Dans son séminaire L’Envers de la psychanalyse, Lacan donnait cette indication précieuse pour se repérer lorsque l’actualité annonce de grands changements : la révolution, selon la mécanique céleste, « peut vouloir dire retour au départ »1. Pour témoin, la prétendue révolution neuroscientifique qui s’impose dans le champ de la santé mentale comme indiscutablement efficace et nouvelle. Elle n’est dans les faits qu’un retour au temps où la psychiatrie et la psychanalyse n’existaient pas encore. Aucune originalité, voire retour du pire.
L’objectif unique d’éduquer et de remédier aux déficits cognitifs et sociaux renoue avec le mouvement médico-pédagogique des aliénistes du milieu du XIXe siècle. L’étiologie cérébrale et l’éducation à la vie quotidienne y régnaient déjà en maîtres – comme pour les troubles neurodéveloppementaux – avec l’emploi des premières méthodes comportementales et neurocognitives qui ont toutes abouti à un échec ou au rejet de la communauté scientifique. Pensons au traitement moral de Victor de l’Aveyron par le Dr Itard, précurseur de la pédagogie structurée, mais surtout à la phrénologie, mère des neurosciences, laquelle a été inventée par le médecin allemand Frank Joseph Gall. Cette discipline, qualifiée aussi de « nouvelle science », concevait que toutes les facultés morales et mentales étaient liées spécifiquement à certains organes et parties du cerveau2. Tous les médecins aliénistes étaient formés à cette théorie et à ses méthodes de palpation, mesures et dissection des crânes, car elle donnait l’illusion de pouvoir améliorer la santé mentale du peuple. La neurologie a condamné et rejeté cette approche, qui allait faire le lit de l’eugénisme, du darwinisme social et du nazisme.
Il a fallu l’avènement de Freud, venant de la neurologie, et sa découverte de l’inconscient pour trouer ce scientisme naissant et pour que la psychiatrie prenne un essor dynamique.

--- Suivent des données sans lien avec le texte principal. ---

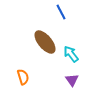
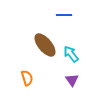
blue line: moved 3 px right, 3 px down; rotated 63 degrees counterclockwise
brown ellipse: moved 3 px down
orange semicircle: moved 4 px right, 1 px down
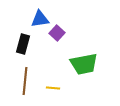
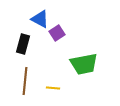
blue triangle: rotated 36 degrees clockwise
purple square: rotated 14 degrees clockwise
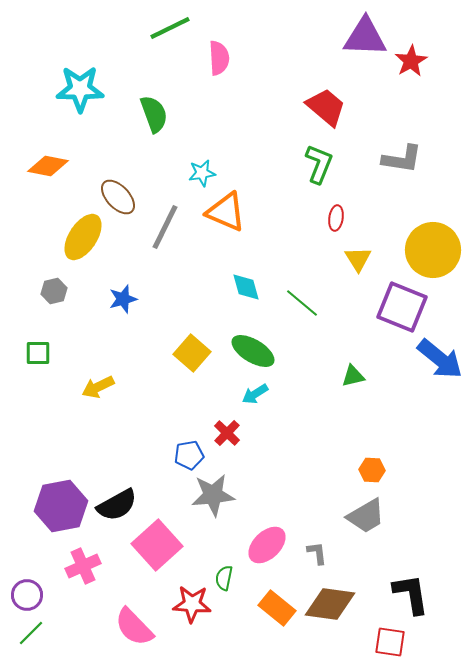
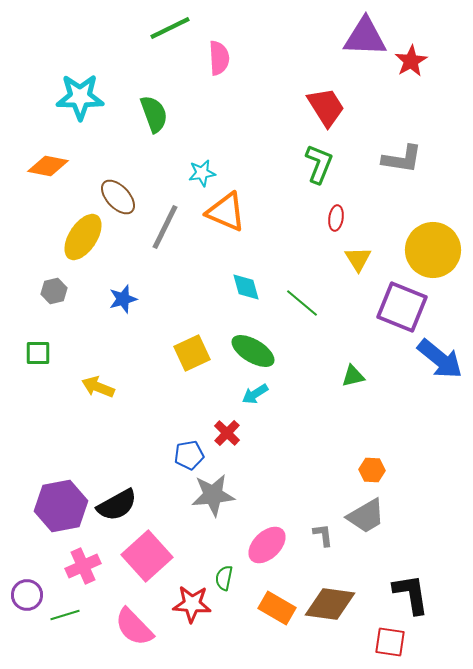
cyan star at (80, 89): moved 8 px down
red trapezoid at (326, 107): rotated 18 degrees clockwise
yellow square at (192, 353): rotated 24 degrees clockwise
yellow arrow at (98, 387): rotated 48 degrees clockwise
pink square at (157, 545): moved 10 px left, 11 px down
gray L-shape at (317, 553): moved 6 px right, 18 px up
orange rectangle at (277, 608): rotated 9 degrees counterclockwise
green line at (31, 633): moved 34 px right, 18 px up; rotated 28 degrees clockwise
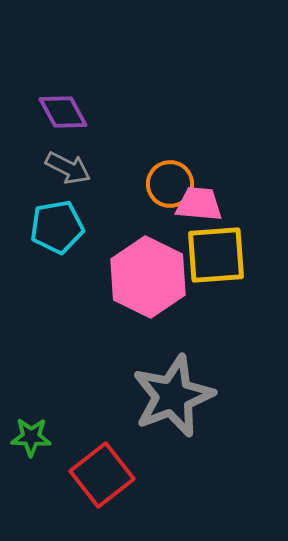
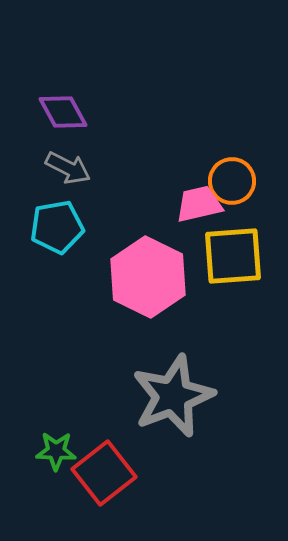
orange circle: moved 62 px right, 3 px up
pink trapezoid: rotated 18 degrees counterclockwise
yellow square: moved 17 px right, 1 px down
green star: moved 25 px right, 14 px down
red square: moved 2 px right, 2 px up
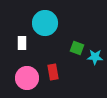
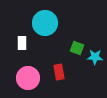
red rectangle: moved 6 px right
pink circle: moved 1 px right
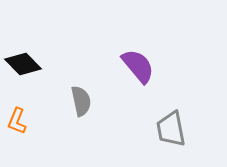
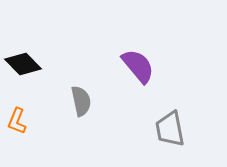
gray trapezoid: moved 1 px left
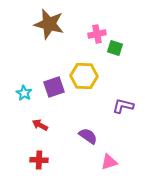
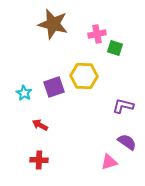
brown star: moved 4 px right
purple semicircle: moved 39 px right, 6 px down
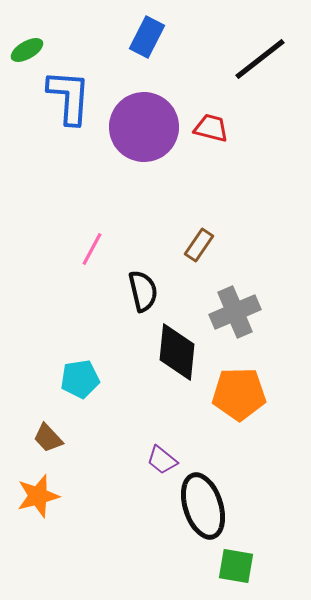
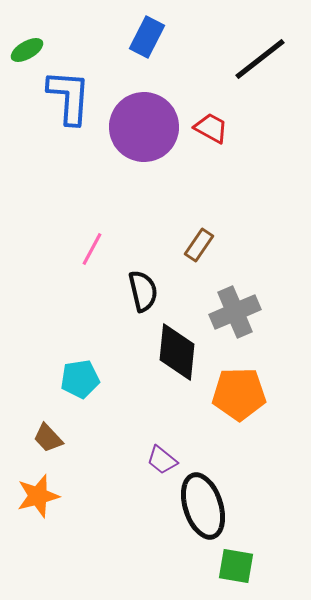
red trapezoid: rotated 15 degrees clockwise
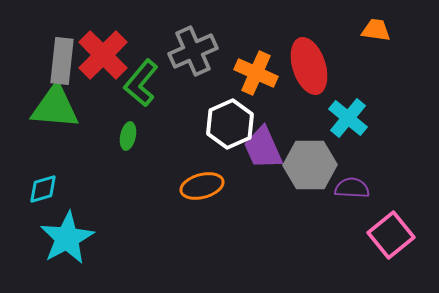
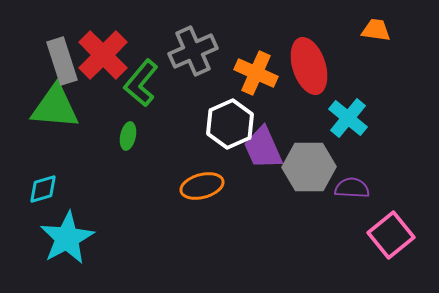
gray rectangle: rotated 24 degrees counterclockwise
gray hexagon: moved 1 px left, 2 px down
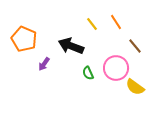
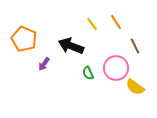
brown line: rotated 14 degrees clockwise
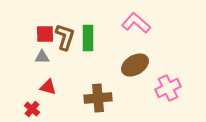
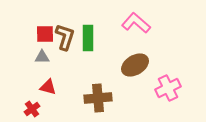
red cross: rotated 14 degrees clockwise
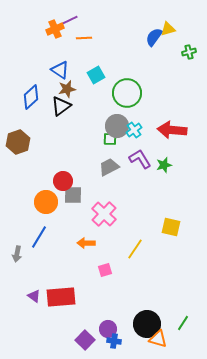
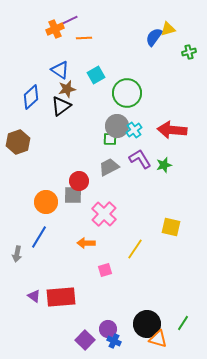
red circle: moved 16 px right
blue cross: rotated 16 degrees clockwise
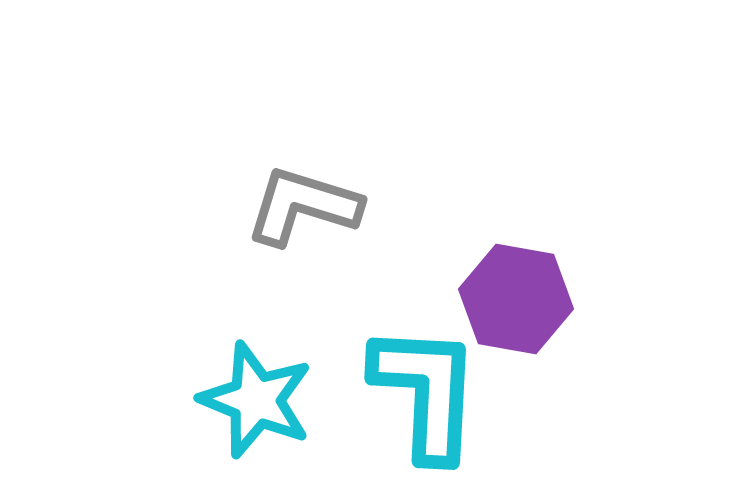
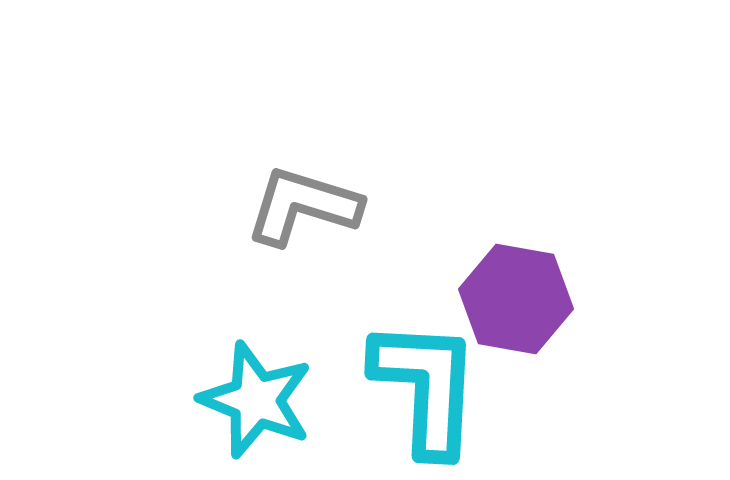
cyan L-shape: moved 5 px up
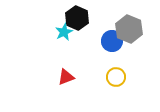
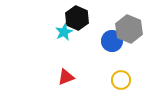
yellow circle: moved 5 px right, 3 px down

Dès lors, comment comprendre l’effacement de l’histoire et le retour à une conception déficitaire de la souffrance, soutenue par les DSM-IV et V, d’autant que cette dernière accentue la position autoritaire et sans limite de l’expert ? Là encore, Lacan nous apporte des réponses. Dans son texte « D’une réforme dans son trou » datant de 1969, il fait valoir le retour constant de la psychiatrie vers l’ordre apparemment scientifique : « le carrefour cérébral est le défilé obligé du fait psychiatrique »3, indique-t-il. Cet ordre produit systématiquement de la ségrégation, comme c’est le cas aujourd’hui avec la valeur identitaire des diagnostics qui sont toujours plus nombreux. Si la psychiatrie se laisse entièrement gouverner par le discours de la science abolissant le mystère du corps parlant, le pire est à venir, à savoir le risque d’un dispositif global de contrôle de la jouissance.
Mais rappeler le passé et le retour du pire semble bien souvent inopérant, de surcroît au sein du capitalisme actuel qui fait l’éloge du vide-greniers : faire du neuf avec du vieux. La meilleure action est sans nul doute d’utiliser la meilleure arme que Lacan ait inventée pour logifier ce qui est au cœur des tourbillons discursifs : l’objet a cause du désir.
Mathieu Siriot
1. Lacan J., Le Séminaire, Livre XVII, L’Envers de la psychanalyse, texte établi par J.‑A. Miller, Paris, Seuil, 1991, p. 62.
2. Cf. Changeux J.-P., L’Homme neuronal, Paris, Pluriel, 2012, p. 25.
3. Lacan J., « D’une réforme dans son trou », La Cause du désir, n°98, mars 2018, p. 10, disponible sur Cairn.